Blockchain Underpinnings: Hashing
Light bulbs, bits, and bytes
You may have heard that all data in computers, is either 0 or 1. The smallest piece of data is a bit, and is either a 0 or 1. Imagine a computer as having many light bulbs, and the bulbs are either on (1) or off (0). Different pieces of data are represented by the pattern displayed by the bulbs. Large data, such as videos, use many light bulbs. A short email, would use fewer light bulbs. A single light bulb is a bit. Another term you may have heard of is a byte, which is simply a group of 8 bulbs. A megabyte of data is 1 million bytes, which would be 8 million bulbs.
Today’s home computers have billions and even trillions of light bulbs. But with the power of doubling, notice that even just a group of 256 bulbs is almost enough to represent any of the observable particles in the universe. Imagine all the patterns that a group of 256 bulbs can produce, and it is an astronomical number: mathematically it’s 2 to the power of 256.

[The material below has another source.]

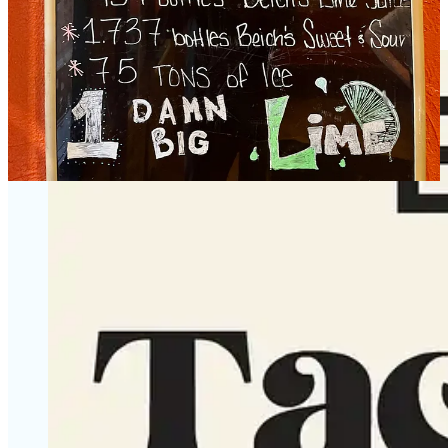
and downtown. Our excitement mirrors that.”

Cryptographic hash functions
A hash function, takes any input, and produces an output of a specific size. The process of applying a hash function to some data, is called hashing. The output of a hash function is called a hash. The basic feature of a particular hash function is the size of the output it produces. For the examples in this article, we’ll use a hash function that produces an output of 256 bits (32 bytes). There are hash functions to produce smaller output, and others that produce larger output. There are also many hash functions that produce an output of 256 bits, but the examples don’t care about which specific one is used.
Using the example hash function, when a video of many megabytes is hashed, the output will be 256 light bulbs with some of the bulbs lighted. When a short email is hashed, the output will be 256 light bulbs with a different pattern. In some ways, hashing looks like compression. To briefly explain a difference between the two, hashing always produces the same number of light bulbs, whereas compressing a video of many megabytes will still produce an output of millions of light bulbs. A compressed video, can be decompressed to obtain the original video. When a video is hashed to only 256 light bulbs, reconstructing the many megabytes of the original video from the hash is unlikely. It may not sound desired, but this behavior is actually a powerful feature of hash functions.

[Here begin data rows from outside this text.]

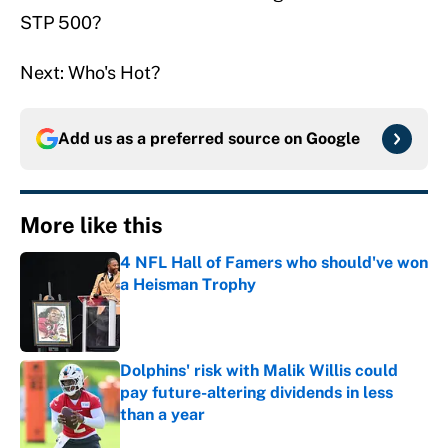
STP 500?
Next: Who's Hot?
Add us as a preferred source on
Google
More like this
4 NFL Hall of Famers who should've won
a Heisman Trophy
Published by on Invalid Date
Dolphins' risk with Malik Willis could
pay future-altering dividends in less
than a year
Published by on Invalid Date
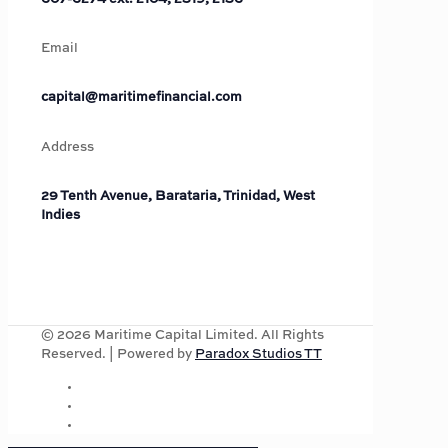
Email
capital@maritimefinancial.com
Address
29 Tenth Avenue, Barataria, Trinidad, West
Indies
©
2026
Maritime Capital Limited. All Rights
Reserved. | Powered by
Paradox Studios TT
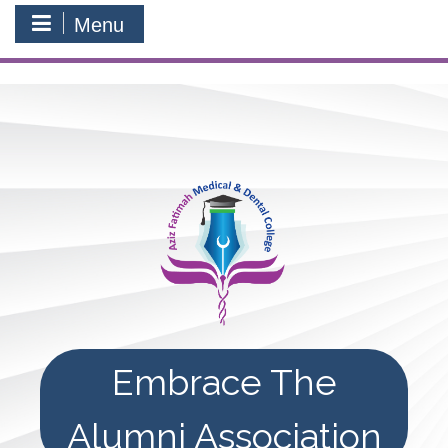
Menu
Embrace The
Alumni Association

One critical characteristic of a secure cryptographic hash function is that it is one-way. This means that from the output, it is virtually impossible, or mathematically and computationally improbable, to determine what the input is. That is, given a hash, it should be infeasible to learn about or find the input data that was provided to the hash function. The technical term for this is pre-image resistance.
A consequence is that a hash function should consume approximately the same amount of time, whether it is hashing a large or small input. Another desirable outcome is that hashes, patterns of light bulbs produced by hash functions, should appear to be random. Hashing the data “password1” should produce a very different pattern of light bulbs, than from hashing the data “password2”. Otherwise, if the patterns were similar, an adversary could infer that the inputs are similar, and if either or related words (like “pass”, “word”) are discovered, the passwords could be found easily. Secure hash functions produce drastically different outputs, even if inputs differ by only a single bit.
The ideal behavior for security is that given a hash, the only way to find the input data is by hashing all combinations of inputs, until the correct input is hashed. If the input is random, finding it would take an indeterminate amount of time, and thus effectively impossible.
While finding the input for a hash should be very difficult and take a very long time, computing a hash should be fast to compute. One can provide a hash function, with a very large input, and still receive the output in less than a second. Given that today’s smartphones perform billions of computations per second, 1 second is a long time computing-wise.
Cryptographic hash functions should also be collision resistant. A collision is when a hash function produces the same output, for more than one input. If hashing data1, which maybe a spreadsheet, and hashing data2, which maybe a picture, produce the same output, then a collision has occurred.
The importance of the properties of secure cryptographic hash functions will be more evident as we describe blockchains and hashing.
Blockchains and Hashing
Hashing is extensively used with blockchains and here are some examples.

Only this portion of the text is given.